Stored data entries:

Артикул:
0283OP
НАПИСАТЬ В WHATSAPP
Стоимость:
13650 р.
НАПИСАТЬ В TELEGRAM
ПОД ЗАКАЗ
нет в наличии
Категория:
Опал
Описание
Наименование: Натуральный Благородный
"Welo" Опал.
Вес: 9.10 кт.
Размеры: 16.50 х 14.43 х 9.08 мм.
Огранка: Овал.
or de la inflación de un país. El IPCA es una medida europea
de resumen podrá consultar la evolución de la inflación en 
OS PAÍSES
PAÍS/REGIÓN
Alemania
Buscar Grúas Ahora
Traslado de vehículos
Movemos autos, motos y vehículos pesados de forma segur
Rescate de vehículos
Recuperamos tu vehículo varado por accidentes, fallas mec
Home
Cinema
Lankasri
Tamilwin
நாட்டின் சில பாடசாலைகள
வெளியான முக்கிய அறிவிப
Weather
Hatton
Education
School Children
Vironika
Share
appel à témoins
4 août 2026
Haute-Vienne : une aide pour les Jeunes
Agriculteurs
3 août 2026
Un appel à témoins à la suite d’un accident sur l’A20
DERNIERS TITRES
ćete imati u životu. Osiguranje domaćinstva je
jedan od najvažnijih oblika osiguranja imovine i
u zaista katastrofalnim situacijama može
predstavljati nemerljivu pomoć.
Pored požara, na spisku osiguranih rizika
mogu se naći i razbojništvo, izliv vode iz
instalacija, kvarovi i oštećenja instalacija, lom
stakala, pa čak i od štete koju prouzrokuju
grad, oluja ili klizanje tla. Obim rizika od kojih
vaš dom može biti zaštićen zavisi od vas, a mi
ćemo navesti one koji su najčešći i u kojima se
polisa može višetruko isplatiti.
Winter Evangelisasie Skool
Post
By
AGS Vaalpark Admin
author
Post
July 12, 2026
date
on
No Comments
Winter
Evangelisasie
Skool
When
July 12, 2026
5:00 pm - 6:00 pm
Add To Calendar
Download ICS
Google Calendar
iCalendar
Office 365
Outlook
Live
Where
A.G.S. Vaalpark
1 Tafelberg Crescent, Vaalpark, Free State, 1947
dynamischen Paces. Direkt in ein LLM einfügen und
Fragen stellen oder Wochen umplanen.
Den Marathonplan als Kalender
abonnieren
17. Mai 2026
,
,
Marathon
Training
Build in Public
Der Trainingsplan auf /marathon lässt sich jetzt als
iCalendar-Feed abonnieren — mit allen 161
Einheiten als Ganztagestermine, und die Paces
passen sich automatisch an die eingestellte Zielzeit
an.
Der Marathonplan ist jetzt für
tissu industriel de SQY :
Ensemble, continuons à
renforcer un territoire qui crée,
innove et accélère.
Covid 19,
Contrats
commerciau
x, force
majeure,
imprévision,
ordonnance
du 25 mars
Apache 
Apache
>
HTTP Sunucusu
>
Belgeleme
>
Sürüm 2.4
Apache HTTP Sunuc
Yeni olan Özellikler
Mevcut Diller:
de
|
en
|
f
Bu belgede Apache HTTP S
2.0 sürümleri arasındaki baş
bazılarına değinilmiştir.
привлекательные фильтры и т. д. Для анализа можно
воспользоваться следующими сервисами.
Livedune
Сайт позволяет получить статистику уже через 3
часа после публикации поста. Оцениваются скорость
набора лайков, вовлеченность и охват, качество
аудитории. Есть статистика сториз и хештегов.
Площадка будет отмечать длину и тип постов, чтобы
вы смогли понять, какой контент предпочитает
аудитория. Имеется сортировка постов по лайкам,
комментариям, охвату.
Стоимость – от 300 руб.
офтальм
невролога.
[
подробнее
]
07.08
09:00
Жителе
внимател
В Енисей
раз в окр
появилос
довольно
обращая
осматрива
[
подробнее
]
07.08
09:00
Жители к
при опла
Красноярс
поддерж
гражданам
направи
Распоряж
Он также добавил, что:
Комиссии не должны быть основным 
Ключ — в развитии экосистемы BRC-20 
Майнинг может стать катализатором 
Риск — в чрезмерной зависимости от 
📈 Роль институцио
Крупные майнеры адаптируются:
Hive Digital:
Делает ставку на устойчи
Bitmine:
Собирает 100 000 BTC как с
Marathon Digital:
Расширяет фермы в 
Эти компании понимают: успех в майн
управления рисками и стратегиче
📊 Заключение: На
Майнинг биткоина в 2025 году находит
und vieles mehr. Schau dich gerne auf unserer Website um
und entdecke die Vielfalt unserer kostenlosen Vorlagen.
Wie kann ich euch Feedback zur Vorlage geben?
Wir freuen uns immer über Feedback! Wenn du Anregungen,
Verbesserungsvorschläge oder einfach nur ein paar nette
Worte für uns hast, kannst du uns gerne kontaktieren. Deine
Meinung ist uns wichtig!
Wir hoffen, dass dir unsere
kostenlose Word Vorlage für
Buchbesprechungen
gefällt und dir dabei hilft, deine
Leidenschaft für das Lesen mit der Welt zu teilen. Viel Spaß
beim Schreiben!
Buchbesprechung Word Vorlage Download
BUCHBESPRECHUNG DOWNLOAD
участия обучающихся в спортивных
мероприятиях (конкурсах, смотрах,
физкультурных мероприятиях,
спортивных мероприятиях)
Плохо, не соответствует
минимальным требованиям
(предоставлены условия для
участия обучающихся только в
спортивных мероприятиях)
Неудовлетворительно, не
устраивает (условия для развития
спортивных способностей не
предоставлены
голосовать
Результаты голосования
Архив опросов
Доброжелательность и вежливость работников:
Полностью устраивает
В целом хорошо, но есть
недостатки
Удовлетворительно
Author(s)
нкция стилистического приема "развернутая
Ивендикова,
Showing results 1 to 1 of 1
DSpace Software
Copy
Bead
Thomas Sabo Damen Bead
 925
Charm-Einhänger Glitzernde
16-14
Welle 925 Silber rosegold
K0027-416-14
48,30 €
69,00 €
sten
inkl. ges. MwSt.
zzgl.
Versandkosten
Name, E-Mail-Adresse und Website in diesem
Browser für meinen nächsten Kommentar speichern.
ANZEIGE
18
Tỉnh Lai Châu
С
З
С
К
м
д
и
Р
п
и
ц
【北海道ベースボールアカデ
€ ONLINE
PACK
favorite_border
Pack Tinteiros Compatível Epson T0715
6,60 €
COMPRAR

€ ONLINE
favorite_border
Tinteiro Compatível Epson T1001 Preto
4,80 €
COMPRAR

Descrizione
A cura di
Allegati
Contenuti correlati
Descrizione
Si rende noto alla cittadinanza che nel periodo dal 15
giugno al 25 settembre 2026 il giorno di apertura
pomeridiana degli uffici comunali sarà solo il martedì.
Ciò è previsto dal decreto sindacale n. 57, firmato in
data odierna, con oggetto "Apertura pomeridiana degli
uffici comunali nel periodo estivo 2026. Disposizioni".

— The task —
Every line in the records above that contains the word "unserer" should be copied out.

— Answer to the exercise —
und vieles mehr. Schau dich gerne auf unserer Website um
und entdecke die Vielfalt unserer kostenlosen Vorlagen.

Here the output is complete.